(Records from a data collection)
== == ==
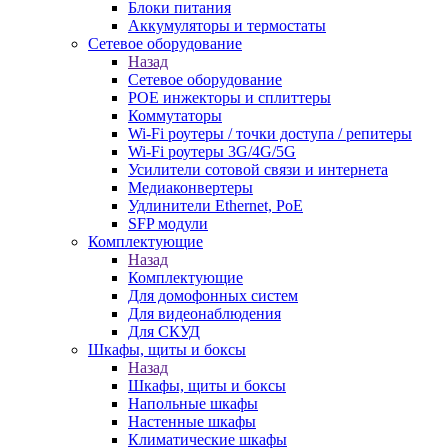
Блоки питания
Аккумуляторы и термостаты
Сетевое оборудование
Назад
Сетевое оборудование
POE инжекторы и сплиттеры
Коммутаторы
Wi-Fi роутеры / точки доступа / репитеры
Wi-Fi роутеры 3G/4G/5G
Усилители сотовой связи и интернета
Медиаконвертеры
Удлинители Ethernet, PoE
SFP модули
Комплектующие
Назад
Комплектующие
Для домофонных систем
Для видеонаблюдения
Для СКУД
Шкафы, щиты и боксы
Назад
Шкафы, щиты и боксы
Напольные шкафы
Настенные шкафы
Климатические шкафы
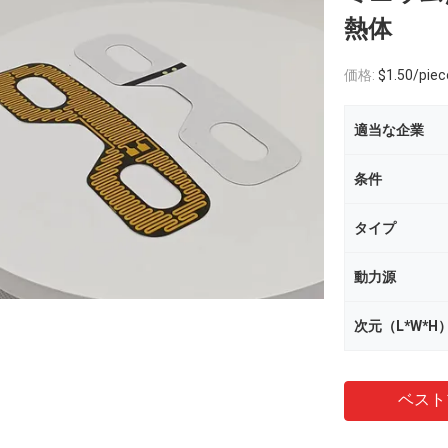
熱体
価格:
$1.50/piece
適当な企業
条件
タイプ
動力源
次元（L*W*H
ベスト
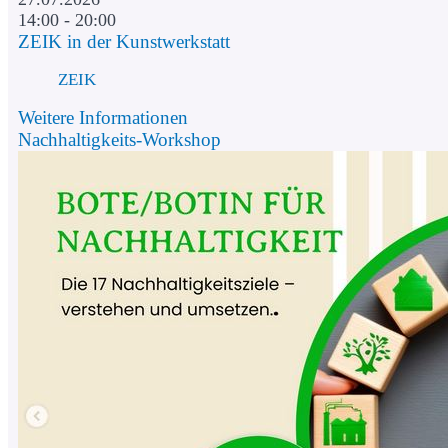
14:00 - 20:00
ZEIK in der Kunstwerkstatt
ZEIK
Weitere Informationen
Nachhaltigkeits-Workshop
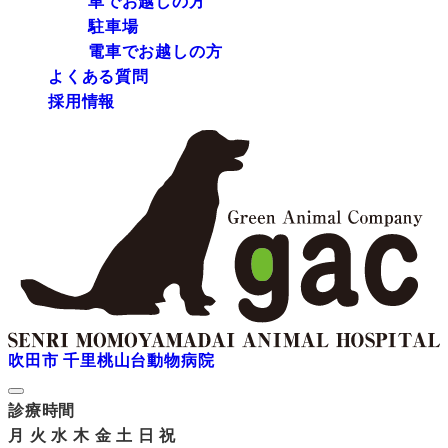
車でお越しの方
駐車場
電車でお越しの方
よくある質問
採用情報
吹田市 千里桃山台動物病院
診療時間
月
火
水
木
金
土
日
祝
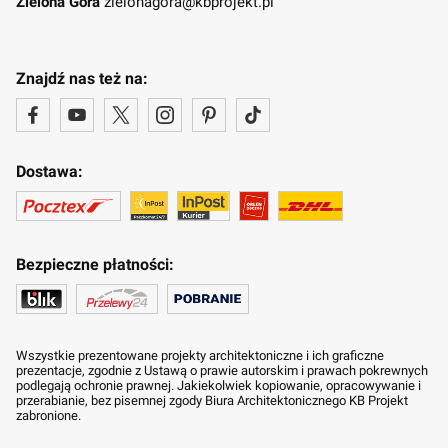
Zielona Góra
zielonagora@kbprojekt.pl
Znajdź nas też na:
Dostawa:
Bezpieczne płatności:
Wszystkie prezentowane projekty architektoniczne i ich graficzne
prezentacje, zgodnie z Ustawą o prawie autorskim i prawach pokrewnych
podlegają ochronie prawnej. Jakiekolwiek kopiowanie, opracowywanie i
przerabianie, bez pisemnej zgody Biura Architektonicznego KB Projekt
zabronione.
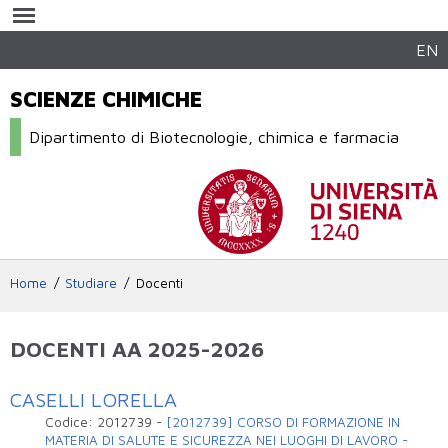
Salta al
contenuto
principale
EN
SCIENZE CHIMICHE
Dipartimento di Biotecnologie, chimica e farmacia
Home
Studiare
Docenti
DOCENTI AA 2025-2026
CASELLI LORELLA
Codice:
2012739
-
[2012739] CORSO DI FORMAZIONE IN
MATERIA DI SALUTE E SICUREZZA NEI LUOGHI DI LAVORO -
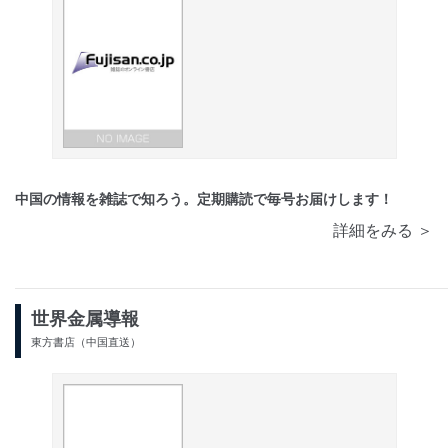
中国の情報を雑誌で知ろう。定期購読で毎号お届けします！
詳細をみる ＞
世界金属導報
東方書店（中国直送）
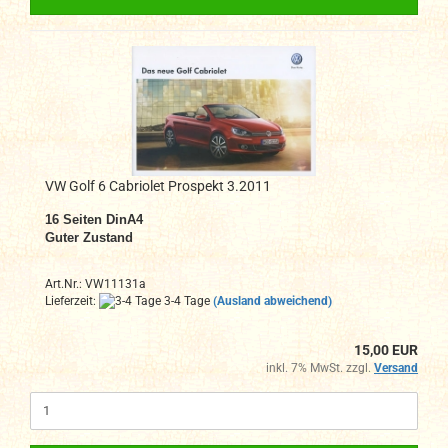
VW Golf 6 Cabriolet Prospekt 3.2011
16 Seiten DinA4
Guter Zustand
Art.Nr.: VW11131a
Lieferzeit:
3-4 Tage
(Ausland abweichend)
15,00 EUR
inkl. 7% MwSt. zzgl.
Versand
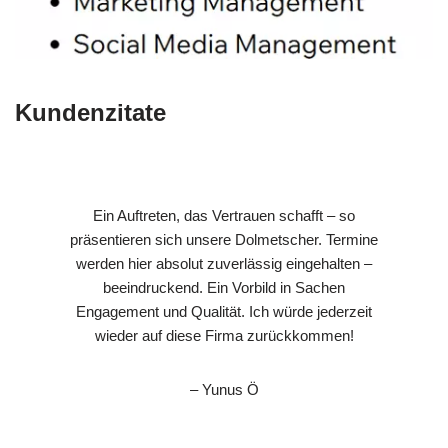
Kundenzitate
Ein Auftreten, das Vertrauen schafft – so
präsentieren sich unsere Dolmetscher. Termine
werden hier absolut zuverlässig eingehalten –
beeindruckend. Ein Vorbild in Sachen
Engagement und Qualität. Ich würde jederzeit
wieder auf diese Firma zurückkommen!
– Yunus Ö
== == ==
TRY IT: Copy the records above exactly. The pictures are not part of the copy.

EXERCISE OUTPUT:
Блоки питания
Аккумуляторы и термостаты
Сетевое оборудование
Назад
Сетевое оборудование
POE инжекторы и сплиттеры
Коммутаторы
Wi-Fi роутеры / точки доступа / репитеры
Wi-Fi роутеры 3G/4G/5G
Усилители сотовой связи и интернета
Медиаконвертеры
Удлинители Ethernet, PoE
SFP модули
Комплектующие
Назад
Комплектующие
Для домофонных систем
Для видеонаблюдения
Для СКУД
Шкафы, щиты и боксы
Назад
Шкафы, щиты и боксы
Напольные шкафы
Настенные шкафы
Климатические шкафы
熱体
価格:
$1.50/piece
適当な企業
条件
タイプ
動力源
次元（L*W*H
ベスト
14:00 - 20:00
ZEIK in der Kunstwerkstatt
ZEIK
Weitere Informationen
Nachhaltigkeits-Workshop
車でお越しの方
駐車場
電車でお越しの方
よくある質問
採用情報
吹田市 千里桃山台動物病院
診療時間
月
火
水
木
金
土
日
祝
Zielona Góra
zielonagora@kbprojekt.pl
Znajdź nas też na:
Dostawa:
Bezpieczne płatności:
Wszystkie prezentowane projekty architektoniczne i ich graficzne
prezentacje, zgodnie z Ustawą o prawie autorskim i prawach pokrewnych
podlegają ochronie prawnej. Jakiekolwiek kopiowanie, opracowywanie i
przerabianie, bez pisemnej zgody Biura Architektonicznego KB Projekt
zabronione.
Salta al
contenuto
principale
EN
SCIENZE CHIMICHE
Dipartimento di Biotecnologie, chimica e farmacia
Home
Studiare
Docenti
DOCENTI AA 2025-2026
CASELLI LORELLA
Codice:
2012739
-
[2012739] CORSO DI FORMAZIONE IN
MATERIA DI SALUTE E SICUREZZA NEI LUOGHI DI LAVORO -
中国の情報を雑誌で知ろう。定期購読で毎号お届けします！
詳細をみる ＞
世界金属導報
東方書店（中国直送）
VW Golf 6 Cabriolet Prospekt 3.2011
16 Seiten DinA4
Guter Zustand
Art.Nr.: VW11131a
Lieferzeit:
3-4 Tage
(Ausland abweichend)
15,00 EUR
inkl. 7% MwSt. zzgl.
Versand
Kundenzitate
Ein Auftreten, das Vertrauen schafft – so
präsentieren sich unsere Dolmetscher. Termine
werden hier absolut zuverlässig eingehalten –
beeindruckend. Ein Vorbild in Sachen
Engagement und Qualität. Ich würde jederzeit
wieder auf diese Firma zurückkommen!
– Yunus Ö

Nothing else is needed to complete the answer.